I subscribe to some pretty awesome blogs.
I have learned a lot about depression and mental illness in general from these talented writers. Their new blog posts appear in my inbox daily.
Yesterday, my jaw dropped as I read the headline for a new blog post by Chelsea Owens.
I thought I was the only one suffering from concealed depression.
Facing depression after 43 years of concealing it, I have been cautious about who I tell. In group sessions, I hear stories of employers helping and employers discriminating against those with addictive behaviors and/or mental health challenges.
So, having an actor such as Dwayne Johnson publicly admits he suffers from depression is a really big deal.
Here I am worrying about a few dozen close friends, a few hundred acquaintances and what they might think about me if I reveal I suffer from depression. And then I think about “the Rock” admitting to millions of fans around the world that he has depression and that he had concealed it.
That is courage on a whole different level.
Each of us is human. We are all subject to life and what we are dealt. How we choose to look at it and what we choose to do, is what defines us. Dwayne Johnson has taken a stand, he is saying to the world, I have depression, depression does not have me.

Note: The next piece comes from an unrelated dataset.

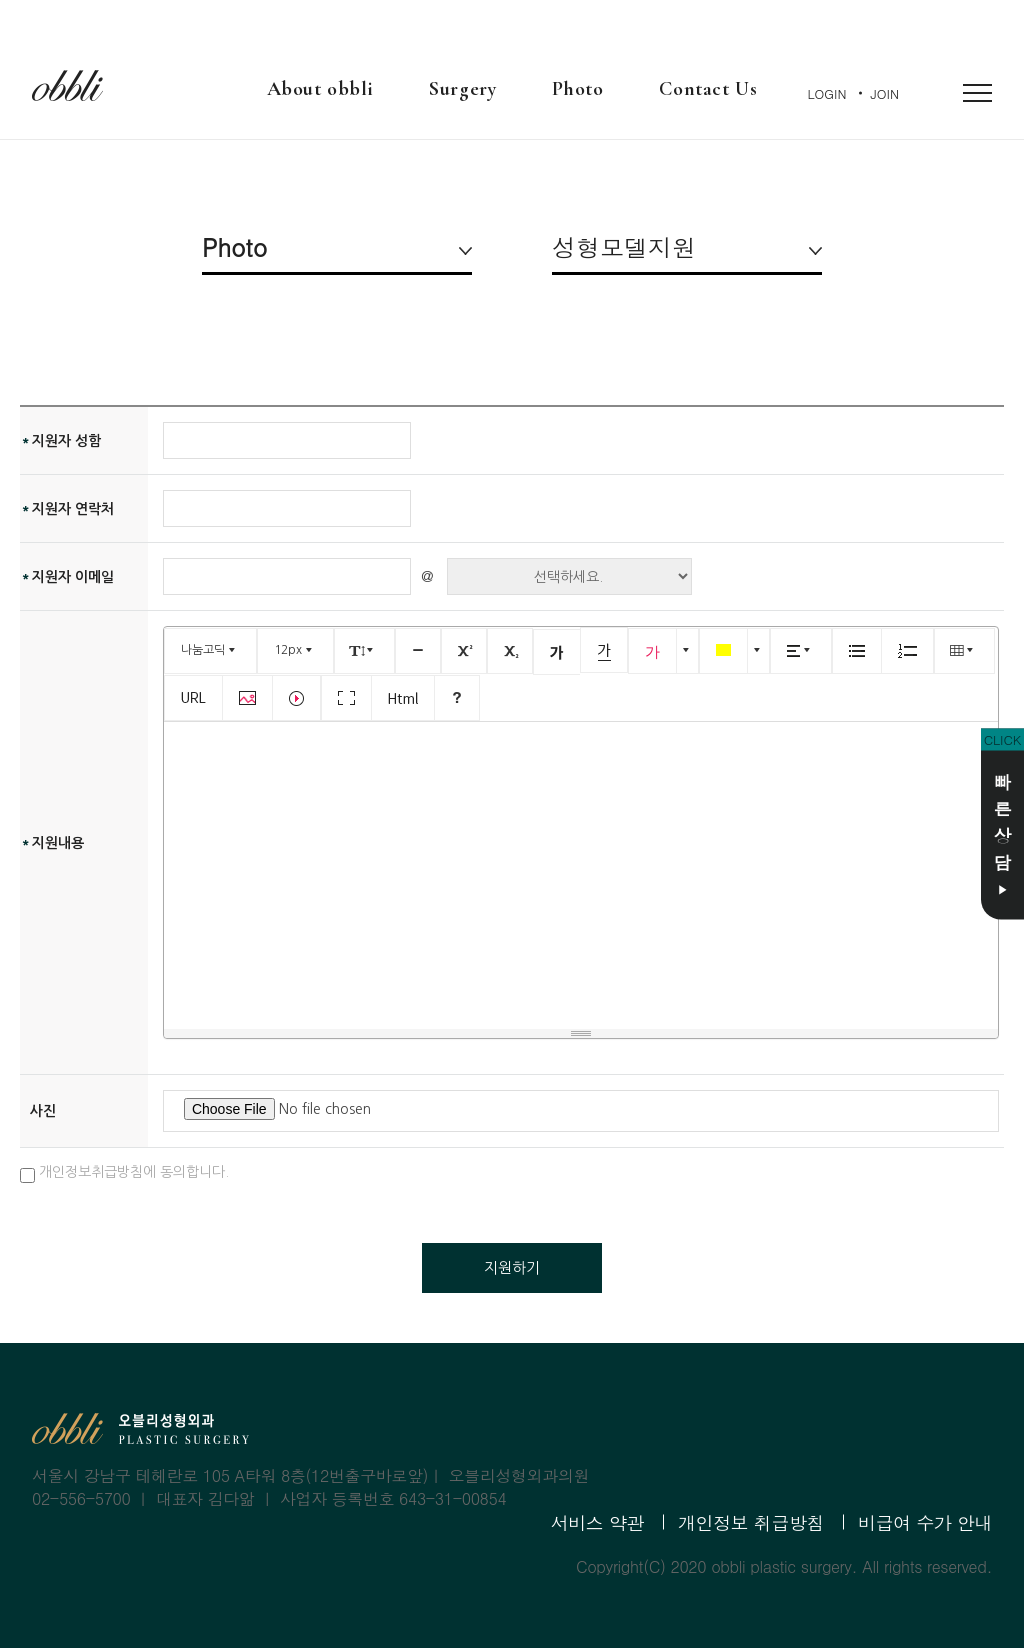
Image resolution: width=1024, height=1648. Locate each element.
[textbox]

In my own life, I am sharing what and how I have done and am doing to keep depression from sending me into relapse. In many of my earlier blog posts, you have read the utter despair and hopelessness I felt as I came face to face with depression. As I finally admitted to having major depressive disorder, I made a promise to myself to never hide it again.
I am pouring out my life without a filter under the name “Depression is not my boss.”
Afraid of what “they will say,” I have not put my real name on my blog. But reading Dwayne Johnson’s story is giving me the courage to be more open about my experience. I appreciate and value his admission on so many levels. My goal is to one day have the strength and confidence to take the cloak off and reveal my true identity.